Pour le chef de l’opposition en exil, Ahmad al-Jarba, «les dictateurs ne sont pas élus, ils gardent le pouvoir par la force et la peur, ce sont les deux raisons qui poussent les Syriens à participer à cette mascarade.»
Lakdhar Brahimi, ex-médiateur de l’ONU pour la Syrie, vient noircir davantage le tableau. Il prédit que «la Syrie va devenir une deuxième Somalie»…
Libye, le désastre continue
La contestation gronde depuis l’élection au poste de Premier ministre, grâce aux voix des élus islamistes, d’Ahmed Mitig. Le Congrès national est scindé en deux camps. L’ex-gouvernement d’Abdullah Al Theni ne veut pas lâcher le pouvoir. Le budget 2014 qui n’a toujours pas été voté. Pour parfaire le spectacle, la cour constitutionnelle libyenne vient d’annuler la nomination de Mitig…

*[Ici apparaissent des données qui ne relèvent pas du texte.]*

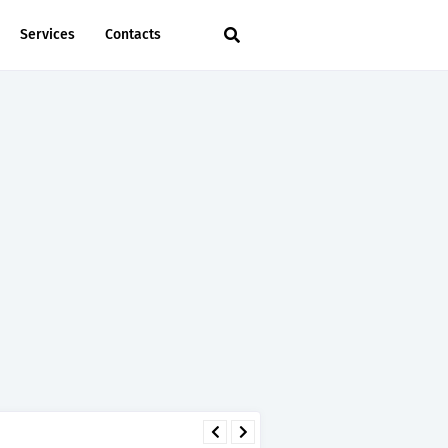
Services
Contacts
 - TIRA.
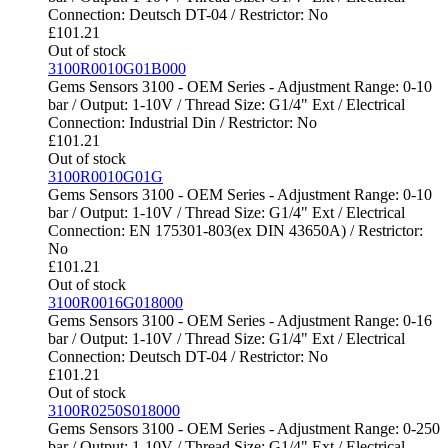
Connection: Deutsch DT-04 / Restrictor: No
£
101.21
Out of stock
3100R0010G01B000
Gems Sensors 3100 - OEM Series - Adjustment Range: 0-10
bar / Output: 1-10V / Thread Size: G1/4" Ext / Electrical
Connection: Industrial Din / Restrictor: No
£
101.21
Out of stock
3100R0010G01G
Gems Sensors 3100 - OEM Series - Adjustment Range: 0-10
bar / Output: 1-10V / Thread Size: G1/4" Ext / Electrical
Connection: EN 175301-803(ex DIN 43650A) / Restrictor:
No
£
101.21
Out of stock
3100R0016G018000
Gems Sensors 3100 - OEM Series - Adjustment Range: 0-16
bar / Output: 1-10V / Thread Size: G1/4" Ext / Electrical
Connection: Deutsch DT-04 / Restrictor: No
£
101.21
Out of stock
3100R0250S018000
Gems Sensors 3100 - OEM Series - Adjustment Range: 0-250
bar / Output: 1-10V / Thread Size: G1/4" Ext / Electrical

Le Général dissident Khalifa Haftar guerroie toujours contre le terrorisme depuis Benghazi. Débutée à la mi-mai, son opération «Dignité» soutenue par l’armée de l’air, des bataillons d’élite de l’armée entend «purger le pays des terroristes». Au-delà du « Parlement », l’opinion publique est elle-même divisée. Certains voient en Haftar un Coup d’État et une ingérence américaine, d’autres espèrent le retour à la paix et à la stabilité qu’il pourrait apporter. En attendant, des heurts entre pro et anti-Haftar font encore rage.
Le cas Haftar divise même le Maghreb. Tandis que le Maroc préfère apparemment soutenir le gouvernement actuel, Alger s’est rangée aux côtés du Général dissident.
Loin des opérations internes aux villes côtières, Courrier International rapporte qu’aucun «officiel n’en a parlé et pourtant l’Armée nationale populaire algérienne (ANP) serait, depuis le 29 mai, en guerre contre les groupes terroristes dans l’Ouest libyen. Le jour même du début supposé de l’offensive, le quotidien britannique The Times confirmait l’information, citant le think tank britannique The Henry Jackson Society, dont un haut responsable annonçait un envoi de forces spéciales américaines, françaises et algériennes dans le sud libyen avec pour principal objectif l’élimination des terroristes d’Al-Qaida au Maghreb islamique (Aqmi), la destruction de leur infrastructure d’armement, de communication et d’entraînement dans la région.»
La Libye est loin d’avoir arrivé au bout du tunnel. Près de Trois ans après avoir écarté Kadhafi, la situation s’enlise peu à peu et le pays n’est pas prêt de retrouver la stabilité.